- Opening Delimiter -

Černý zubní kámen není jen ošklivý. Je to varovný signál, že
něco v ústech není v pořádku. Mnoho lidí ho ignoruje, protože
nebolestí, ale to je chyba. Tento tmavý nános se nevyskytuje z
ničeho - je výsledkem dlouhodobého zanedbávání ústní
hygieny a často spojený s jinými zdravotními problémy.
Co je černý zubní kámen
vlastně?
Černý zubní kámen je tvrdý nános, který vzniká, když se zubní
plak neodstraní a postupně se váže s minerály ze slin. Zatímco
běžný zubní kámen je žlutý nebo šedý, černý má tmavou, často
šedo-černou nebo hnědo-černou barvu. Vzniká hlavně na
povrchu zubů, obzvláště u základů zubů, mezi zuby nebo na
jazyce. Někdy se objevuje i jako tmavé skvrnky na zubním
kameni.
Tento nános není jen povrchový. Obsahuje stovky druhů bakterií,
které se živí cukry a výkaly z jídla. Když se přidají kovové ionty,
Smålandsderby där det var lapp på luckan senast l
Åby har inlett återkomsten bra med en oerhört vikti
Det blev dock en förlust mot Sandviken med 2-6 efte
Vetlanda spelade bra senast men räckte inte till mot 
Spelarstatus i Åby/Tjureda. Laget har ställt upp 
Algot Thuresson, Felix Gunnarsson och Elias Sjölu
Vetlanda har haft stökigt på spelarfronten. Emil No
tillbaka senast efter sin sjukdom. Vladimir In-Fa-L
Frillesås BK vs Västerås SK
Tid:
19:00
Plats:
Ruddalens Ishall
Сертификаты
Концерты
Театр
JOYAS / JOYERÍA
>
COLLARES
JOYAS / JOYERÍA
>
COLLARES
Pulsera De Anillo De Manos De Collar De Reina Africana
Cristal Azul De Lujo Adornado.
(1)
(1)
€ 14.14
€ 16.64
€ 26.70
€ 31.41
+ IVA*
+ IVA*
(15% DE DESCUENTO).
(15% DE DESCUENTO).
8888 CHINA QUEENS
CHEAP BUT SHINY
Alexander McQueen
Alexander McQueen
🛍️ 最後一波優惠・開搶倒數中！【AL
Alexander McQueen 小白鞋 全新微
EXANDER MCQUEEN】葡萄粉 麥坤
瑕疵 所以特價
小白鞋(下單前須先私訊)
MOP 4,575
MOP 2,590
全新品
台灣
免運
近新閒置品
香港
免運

- Closing Delimiter -

▶ Task directions: When you reach the line that contains "ničeho - je", stop; output it and every line before it from the start of the data, exactly as written.

▶ Your response:
Černý zubní kámen není jen ošklivý. Je to varovný signál, že
něco v ústech není v pořádku. Mnoho lidí ho ignoruje, protože
nebolestí, ale to je chyba. Tento tmavý nános se nevyskytuje z
ničeho - je výsledkem dlouhodobého zanedbávání ústní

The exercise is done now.